The performance related questions mentioned above are not exhaustive and there can be many more depending on the product, industry et al. Most of the above questions are related to a key performance metric or indicator (KPI) and it is recommended that a sales manager be appraised on at least 5-6 predetermined KPIs rather than just sales revenue. Moreover, these KPIs should be a balanced mix of lead indicators like the number of sales calls in a week and lag indicators like NPS or market share.

Similarly, professionals in other functions should have about half a dozen metrics with a good mix of lead and lag indicators against which their performance should be measured to make a fair appraisal of how they performed at the end of a period. These metrics could change with time depending on the organisation’s strategic goals and what success means to the sales head. Is it sales turnover, NPS, market share, customer experience etc?

Performance conversations can be very meaningful and transformative provided they are taken seriously. We need to go beyond tasks and results and focus on the behaviours that led to those results. When done on a continuous basis, they can put individuals and teams on a steep learning curve, improve performance and galvanise the team. That’s how fighter pilots, formula1 racers and sportsmen raise the bar as they thrive on constant feedback.

Conducting an effective performance conversation is more of an art than a science. It isn’t an exercise where managers play the role of judge and jury. It isn’t a monologue. In a good conversation, the manager listens more than he talks. It should be more of a coaching conversation where the appraisee is assisted to identify his shortcomings and what he needs to do to improve his performance in the future. If the manager is supportive and caring, he is more likely to be effective in the exercise. Research indicates that even the seating position of the manager and appraisee has an impact on the conversation. Side-by-side seating or being seated at right angles to each other are preferable to facing each other.

Managers would do well by experimenting with alternative methods of conducting performance conversations as the traditional methods of giving feedback tend to make individuals more defensive and lead to mistrust, which can adversely affect engagement. The least they can do is to tweak the way they conduct performance conversations.

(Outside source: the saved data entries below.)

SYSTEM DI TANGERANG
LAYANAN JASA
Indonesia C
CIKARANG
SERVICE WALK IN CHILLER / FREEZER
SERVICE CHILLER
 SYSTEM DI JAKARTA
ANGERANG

A little creativity on how, when and where you conduct these crucial conversations can make this exercise mutually beneficial and worth everyone’s time and energy. Who says we can’t have a meaningful performance conversation in a pub over a glass of beer or during an evening walk in the garden? Who says we can’t have a reflective performance conversation with our team?

During reflective conversations, a concept that was developed by the Mahindra Group, the dialogue between the manager and appraise isn’t a verbal ping-pong. They have the liberty to respond to a question after a pause and due reflection. This group exercise has the potential to fuel ideas which can lead to innovative solutions, practices and rituals that can make the appraisal process more effective.

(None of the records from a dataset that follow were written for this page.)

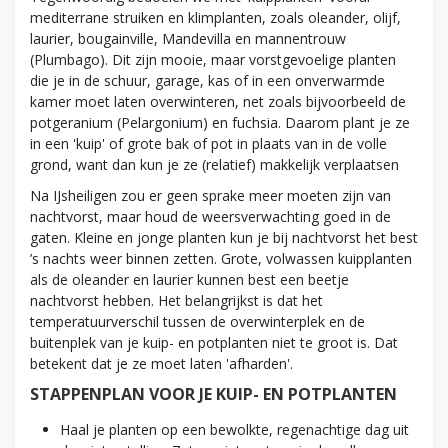
mediterrane struiken en klimplanten, zoals oleander, olijf,
laurier, bougainville, Mandevilla en mannentrouw
(Plumbago). Dit zijn mooie, maar vorstgevoelige planten
die je in de schuur, garage, kas of in een onverwarmde
kamer moet laten overwinteren, net zoals bijvoorbeeld de
potgeranium (Pelargonium) en fuchsia. Daarom plant je ze
in een 'kuip' of grote bak of pot in plaats van in de volle
grond, want dan kun je ze (relatief) makkelijk verplaatsen
Na IJsheiligen zou er geen sprake meer moeten zijn van
nachtvorst, maar houd de weersverwachting goed in de
gaten. Kleine en jonge planten kun je bij nachtvorst het best
’s nachts weer binnen zetten. Grote, volwassen kuipplanten
als de oleander en laurier kunnen best een beetje
nachtvorst hebben. Het belangrijkst is dat het
temperatuurverschil tussen de overwinterplek en de
buitenplek van je kuip- en potplanten niet te groot is. Dat
betekent dat je ze moet laten 'afharden'.
STAPPENPLAN VOOR JE KUIP- EN POTPLANTEN
Haal je planten op een bewolkte, regenachtige dag uit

Why can’t we focus on ‘feed-forward’, a concept made popular by Marshall Goldsmith? Feed-forward has been found to be more effective than feedback as appraisees’ tend to be less defensive. Even though ‘ratings’ are passé, why can’t we do an informal peer appraisal to rate our team members as this input from internal customers can bring more fairness to the exercise.

Aggregate analysis of engagement reports across industries the world over show that the statements related to performance appraisal have one of the lowest scores. Consequently, it makes business sense for us to unleash our creativity to make performance appraisal conversations more engaging and meaningful to the team.

Who is the outperformer, Lucky and Plucky, is a matter of perspective and an informed decision can be taken only by looking at performance using a series of pre-determined metrics. Managers will do well by conducting regular performance conversations by preparing for them and using a coaching style. A caring, supportive and creative approach on their part can result in greater learning from the exercise, higher engagement and above all, give a good return on everybody’s time.